*** Opening Extracted information ***

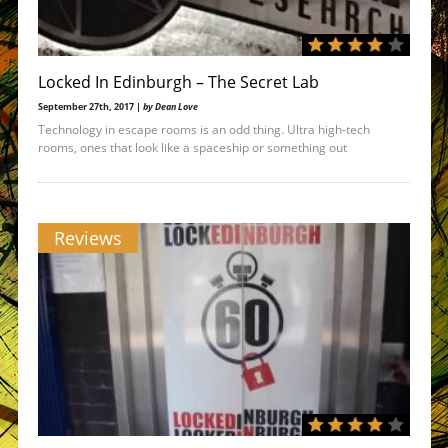
Locked In Edinburgh – The Secret Lab
September 27th, 2017 |
by Dean Love
Technology in escape rooms is an odd thing. Ultra high-tech
rooms, ones that look like a spaceship or something out
Reviews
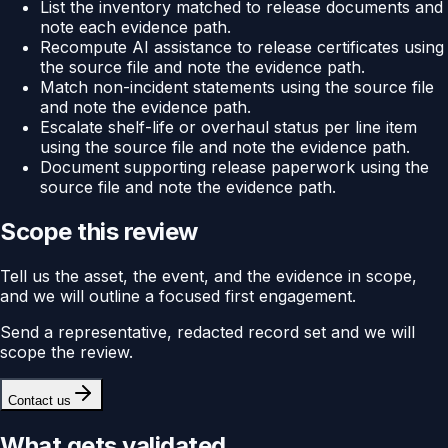
List the inventory matched to release documents and
note each evidence path.
Recompute AI assistance to release certificates using
the source file and note the evidence path.
Match non-incident statements using the source file
and note the evidence path.
Escalate shelf-life or overhaul status per line item
using the source file and note the evidence path.
Document supporting release paperwork using the
source file and note the evidence path.
Scope this review
Tell us the asset, the event, and the evidence in scope,
and we will outline a focused first engagement.
Send a representative, redacted record set and we will
scope the review.
Contact us
What gets validated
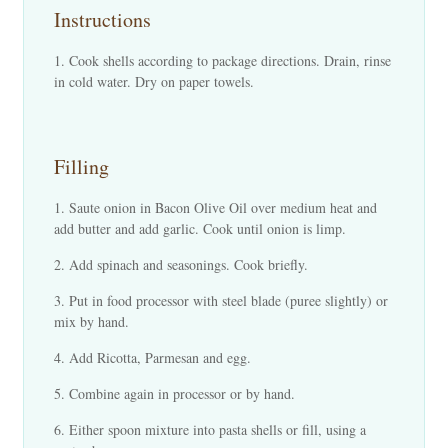
Instructions
Cook shells according to package directions. Drain, rinse
in cold water. Dry on paper towels.
Filling
Saute onion in Bacon Olive Oil over medium heat and
add butter and add garlic. Cook until onion is limp.
Add spinach and seasonings. Cook briefly.
Put in food processor with steel blade (puree slightly) or
mix by hand.
Add Ricotta, Parmesan and egg.
Combine again in processor or by hand.
Either spoon mixture into pasta shells or fill, using a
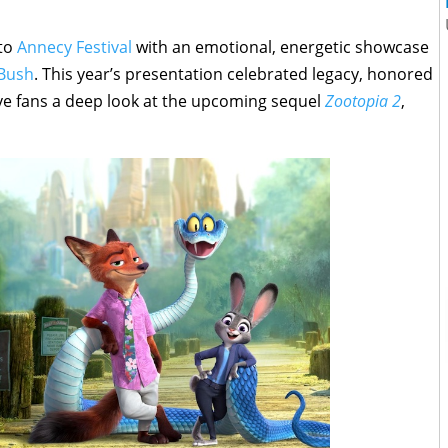
 to
Annecy Festival
with an emotional, energetic showcase
 Bush
. This year’s presentation celebrated legacy, honored
e fans a deep look at the upcoming sequel
Zootopia 2
,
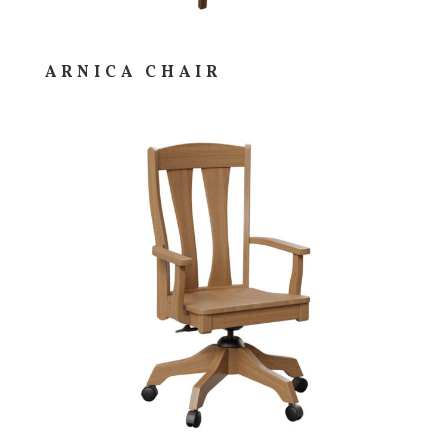
ARNICA CHAIR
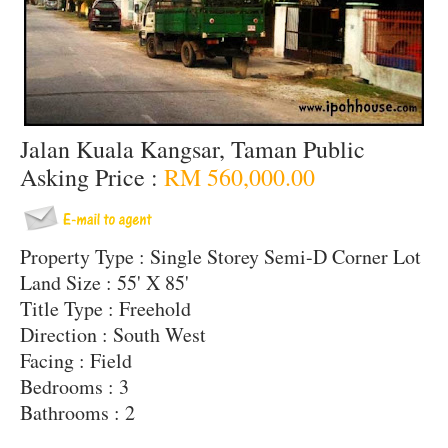
Jalan Kuala Kangsar, Taman Public
Asking Price :
RM 560,000.00
Property Type : Single Storey Semi-D Corner Lot
Land Size : 55' X 85'
Title Type : Freehold
Direction : South West
Facing : Field
Bedrooms : 3
Bathrooms : 2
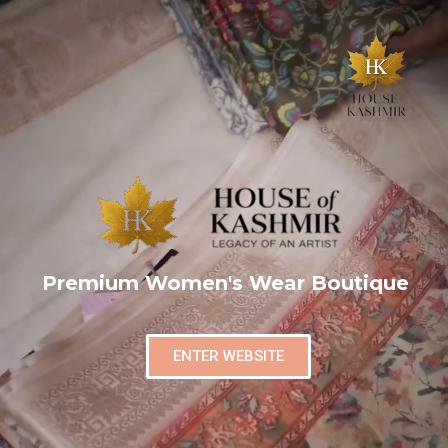
Premium Women's Wear Boutique
ENTER WEBSITE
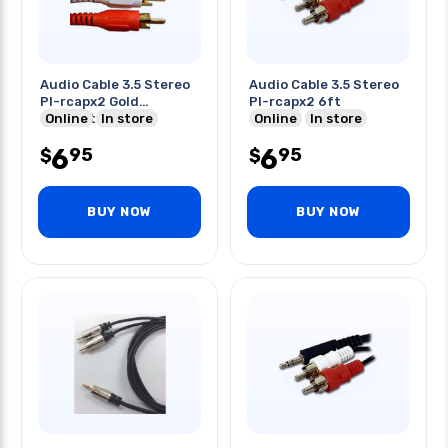
Audio Cable 3.5 Stereo
Audio Cable 3.5 Stereo
Pl-rcapx2 Gold
Pl-rcapx2 6ft
Contacts 12 Ft
Online
In store
Online
In store
6
6
95
95
$
$
BUY NOW
BUY NOW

*** Closing Extracted information ***

Goal of the exercise: Find every line in the records that has the word "will". Then report the count alone.

Expected answer: 2